THE INFLUENCE OF PRECAMBRIAN FABRIC REACTIVATION ON FORMATION OF THE LARAMIDE WHITE GATES MONOCLINE, BLACK HILLS, SOUTH DAKOTA


DEBOER, Reghan and WALDIEN, Trevor, Geology and Geological Engineering, South Dakota School of Mines and Technology, 501 E. St. Joseph St., Rapid City, SD 57701

The Black Hills, in western South Dakota and eastern Wyoming, were formed by Laramide orogeny deformation that was focused on a Precambrian suture along the eastern margin of the Wyoming Craton. Uplift of the Black Hills primarily took place by the development of monoclines on the eastern and western flanks of the Black Hills: west-vergent monoclines in the west and east-vergent monoclines in the east. Although the exhumed metamorphic core of the Black Hills contains abundant Precambrian structures that could have been reactivated during the Laramide orogeny, it remains unclear if the monoclines formed above reactivated basement structures.
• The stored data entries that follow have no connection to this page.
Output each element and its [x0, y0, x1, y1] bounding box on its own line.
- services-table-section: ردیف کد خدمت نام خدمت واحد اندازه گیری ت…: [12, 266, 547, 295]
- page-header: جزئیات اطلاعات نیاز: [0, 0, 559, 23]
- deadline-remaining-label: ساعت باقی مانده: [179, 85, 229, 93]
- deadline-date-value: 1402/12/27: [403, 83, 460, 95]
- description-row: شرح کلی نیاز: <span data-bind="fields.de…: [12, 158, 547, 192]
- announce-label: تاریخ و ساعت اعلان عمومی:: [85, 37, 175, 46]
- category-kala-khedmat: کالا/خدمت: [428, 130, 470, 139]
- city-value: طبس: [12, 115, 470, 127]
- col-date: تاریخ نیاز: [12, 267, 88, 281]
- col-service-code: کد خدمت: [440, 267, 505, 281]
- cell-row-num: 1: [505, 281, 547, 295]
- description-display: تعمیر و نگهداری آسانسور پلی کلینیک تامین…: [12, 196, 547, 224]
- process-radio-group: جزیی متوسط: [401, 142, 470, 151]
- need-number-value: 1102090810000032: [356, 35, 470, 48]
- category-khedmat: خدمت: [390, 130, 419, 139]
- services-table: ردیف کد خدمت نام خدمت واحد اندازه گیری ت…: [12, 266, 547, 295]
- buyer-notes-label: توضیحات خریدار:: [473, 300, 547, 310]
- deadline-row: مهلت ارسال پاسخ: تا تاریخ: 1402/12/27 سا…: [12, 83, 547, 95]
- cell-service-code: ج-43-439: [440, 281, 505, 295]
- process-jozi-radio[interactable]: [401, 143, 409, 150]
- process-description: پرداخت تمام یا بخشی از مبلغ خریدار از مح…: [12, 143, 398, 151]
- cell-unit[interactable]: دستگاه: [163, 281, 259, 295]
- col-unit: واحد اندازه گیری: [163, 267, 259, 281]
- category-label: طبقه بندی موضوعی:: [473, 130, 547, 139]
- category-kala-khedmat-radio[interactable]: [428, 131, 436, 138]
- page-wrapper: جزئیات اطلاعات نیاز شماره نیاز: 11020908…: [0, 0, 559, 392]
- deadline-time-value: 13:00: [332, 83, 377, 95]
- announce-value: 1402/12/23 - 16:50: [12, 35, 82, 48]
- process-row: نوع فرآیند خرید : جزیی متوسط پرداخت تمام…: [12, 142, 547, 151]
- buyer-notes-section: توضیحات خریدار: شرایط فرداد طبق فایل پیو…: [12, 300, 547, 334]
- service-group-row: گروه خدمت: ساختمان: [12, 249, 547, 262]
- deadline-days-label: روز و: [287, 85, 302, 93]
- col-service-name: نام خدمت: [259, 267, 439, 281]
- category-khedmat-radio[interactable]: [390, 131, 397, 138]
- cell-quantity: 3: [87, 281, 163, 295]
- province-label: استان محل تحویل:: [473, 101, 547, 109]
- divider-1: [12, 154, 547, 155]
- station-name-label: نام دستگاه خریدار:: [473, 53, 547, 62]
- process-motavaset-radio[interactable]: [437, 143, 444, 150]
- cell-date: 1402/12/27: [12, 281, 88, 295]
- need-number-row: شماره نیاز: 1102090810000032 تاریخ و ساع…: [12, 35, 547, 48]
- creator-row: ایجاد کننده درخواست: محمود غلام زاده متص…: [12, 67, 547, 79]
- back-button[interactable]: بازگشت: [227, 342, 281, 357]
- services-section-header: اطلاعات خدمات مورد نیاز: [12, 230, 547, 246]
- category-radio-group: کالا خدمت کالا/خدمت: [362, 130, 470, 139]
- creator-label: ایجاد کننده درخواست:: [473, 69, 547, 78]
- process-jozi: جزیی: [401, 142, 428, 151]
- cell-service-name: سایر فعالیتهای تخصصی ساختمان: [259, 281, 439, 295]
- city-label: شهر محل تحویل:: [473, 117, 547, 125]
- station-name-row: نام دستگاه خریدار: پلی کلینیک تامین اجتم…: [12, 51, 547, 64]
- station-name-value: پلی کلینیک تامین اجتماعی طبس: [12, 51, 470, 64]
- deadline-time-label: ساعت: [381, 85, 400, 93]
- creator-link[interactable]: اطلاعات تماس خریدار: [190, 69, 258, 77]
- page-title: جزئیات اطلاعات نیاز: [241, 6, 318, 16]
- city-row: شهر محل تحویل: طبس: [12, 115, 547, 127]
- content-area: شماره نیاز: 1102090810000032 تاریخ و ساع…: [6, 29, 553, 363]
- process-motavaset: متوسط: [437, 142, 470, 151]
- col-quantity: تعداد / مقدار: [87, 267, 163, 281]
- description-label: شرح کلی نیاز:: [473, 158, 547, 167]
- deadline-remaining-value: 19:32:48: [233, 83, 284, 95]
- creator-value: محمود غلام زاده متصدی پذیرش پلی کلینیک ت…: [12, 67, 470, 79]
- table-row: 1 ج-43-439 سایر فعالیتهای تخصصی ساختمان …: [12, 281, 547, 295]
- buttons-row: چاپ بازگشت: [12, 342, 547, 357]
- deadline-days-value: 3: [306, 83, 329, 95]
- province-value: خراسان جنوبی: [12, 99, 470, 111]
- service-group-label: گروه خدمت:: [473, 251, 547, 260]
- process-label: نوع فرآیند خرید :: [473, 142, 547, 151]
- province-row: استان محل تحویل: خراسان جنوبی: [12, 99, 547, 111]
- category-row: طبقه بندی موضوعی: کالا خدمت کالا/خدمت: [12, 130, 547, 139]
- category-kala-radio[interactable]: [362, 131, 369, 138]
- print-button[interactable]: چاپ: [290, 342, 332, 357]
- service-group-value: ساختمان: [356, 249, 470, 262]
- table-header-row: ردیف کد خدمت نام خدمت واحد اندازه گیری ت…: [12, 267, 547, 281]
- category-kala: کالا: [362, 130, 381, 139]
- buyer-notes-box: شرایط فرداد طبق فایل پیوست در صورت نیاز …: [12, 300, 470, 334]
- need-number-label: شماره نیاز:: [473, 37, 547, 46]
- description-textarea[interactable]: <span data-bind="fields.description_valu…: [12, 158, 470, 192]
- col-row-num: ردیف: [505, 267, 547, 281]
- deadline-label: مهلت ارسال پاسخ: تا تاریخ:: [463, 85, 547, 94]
We present new balanced cross section modeling focused on the White Gates monocline along the eastern margin of the Black Hills to test whether it records reactivation of Precambrian basement structures. To better determine the geometry of the White Gates Monocline, we collected 22 bedding attitude measurements from the upper Deadwood and the Pahasapa formations along an 1,723-meter-long transect across the strike of the fold axis. We forward modeled monocline development related to slip on blind thrusts in three dip orientations: 30° (Andersonian thrust fault), 45° (maximum resolved shear stress), and 70° (orientation of nearby basement fabrics). Preliminary model results reveal that the 70° fault dip angle produces fold geometries most consistent with the geometry of the White Gate monocline. This result suggests that the reactivation of Precambrian fabrics during the Laramide orogeny influenced the formation of the White Gates monocline. Elsewhere in the Precambrian core of the Black Hills, conjugate thrust faults inferred to be Laramide age clearly cross-cut basement fabrics, which suggests that the role of structural reactivation in Laramide deformation varies spatially throughout the Black Hills.